EXERCISE REQUIREMENTS:
From the line containing "Return results in" to the end of the listing, write out every line exactly; leave out everything else.

AVAILABLE RECORDS:
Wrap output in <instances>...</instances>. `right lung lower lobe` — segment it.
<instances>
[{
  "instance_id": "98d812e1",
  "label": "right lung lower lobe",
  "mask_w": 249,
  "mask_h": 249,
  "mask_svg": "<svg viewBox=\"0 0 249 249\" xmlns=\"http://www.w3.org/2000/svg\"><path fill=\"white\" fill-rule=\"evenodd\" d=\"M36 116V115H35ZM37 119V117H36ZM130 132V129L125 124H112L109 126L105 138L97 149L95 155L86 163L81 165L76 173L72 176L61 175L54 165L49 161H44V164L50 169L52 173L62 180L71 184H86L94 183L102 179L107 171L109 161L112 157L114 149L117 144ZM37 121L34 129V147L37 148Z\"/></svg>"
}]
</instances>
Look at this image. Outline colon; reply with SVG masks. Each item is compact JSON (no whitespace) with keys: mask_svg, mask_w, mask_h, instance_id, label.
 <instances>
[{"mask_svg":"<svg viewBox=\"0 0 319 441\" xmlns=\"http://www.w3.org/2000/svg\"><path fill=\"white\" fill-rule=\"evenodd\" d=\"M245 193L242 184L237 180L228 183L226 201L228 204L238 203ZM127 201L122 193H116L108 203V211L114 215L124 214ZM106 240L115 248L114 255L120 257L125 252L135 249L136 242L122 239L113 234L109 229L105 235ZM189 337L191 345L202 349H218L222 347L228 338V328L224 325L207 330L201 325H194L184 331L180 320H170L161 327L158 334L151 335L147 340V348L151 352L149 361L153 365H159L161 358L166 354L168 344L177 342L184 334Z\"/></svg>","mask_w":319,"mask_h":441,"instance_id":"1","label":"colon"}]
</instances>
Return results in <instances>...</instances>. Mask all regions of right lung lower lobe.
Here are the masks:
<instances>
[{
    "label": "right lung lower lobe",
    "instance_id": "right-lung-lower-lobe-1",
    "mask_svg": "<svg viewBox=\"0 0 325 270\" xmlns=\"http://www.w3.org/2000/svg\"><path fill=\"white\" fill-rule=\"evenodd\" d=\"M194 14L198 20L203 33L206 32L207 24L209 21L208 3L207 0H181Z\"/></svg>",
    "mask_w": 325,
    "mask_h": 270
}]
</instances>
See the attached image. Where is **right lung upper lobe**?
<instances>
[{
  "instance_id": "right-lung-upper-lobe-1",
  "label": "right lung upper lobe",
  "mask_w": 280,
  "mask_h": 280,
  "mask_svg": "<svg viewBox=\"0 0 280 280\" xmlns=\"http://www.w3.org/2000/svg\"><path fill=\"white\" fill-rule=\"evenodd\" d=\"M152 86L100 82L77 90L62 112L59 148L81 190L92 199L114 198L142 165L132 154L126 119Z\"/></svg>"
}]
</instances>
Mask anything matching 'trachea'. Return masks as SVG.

YOUR RESPONSE:
Return results in <instances>...</instances>. Mask all regions of right lung lower lobe.
Here are the masks:
<instances>
[{
    "label": "right lung lower lobe",
    "instance_id": "right-lung-lower-lobe-1",
    "mask_svg": "<svg viewBox=\"0 0 325 270\" xmlns=\"http://www.w3.org/2000/svg\"><path fill=\"white\" fill-rule=\"evenodd\" d=\"M194 14L198 20L203 33L206 32L207 24L209 21L208 3L207 0H181Z\"/></svg>",
    "mask_w": 325,
    "mask_h": 270
}]
</instances>
See the attached image. Where is **right lung upper lobe**?
<instances>
[{
  "instance_id": "right-lung-upper-lobe-1",
  "label": "right lung upper lobe",
  "mask_w": 280,
  "mask_h": 280,
  "mask_svg": "<svg viewBox=\"0 0 280 280\" xmlns=\"http://www.w3.org/2000/svg\"><path fill=\"white\" fill-rule=\"evenodd\" d=\"M152 86L100 82L77 90L62 112L59 148L81 190L92 199L114 198L142 165L132 154L126 119Z\"/></svg>"
}]
</instances>
Mask anything matching 'trachea'. Return masks as SVG.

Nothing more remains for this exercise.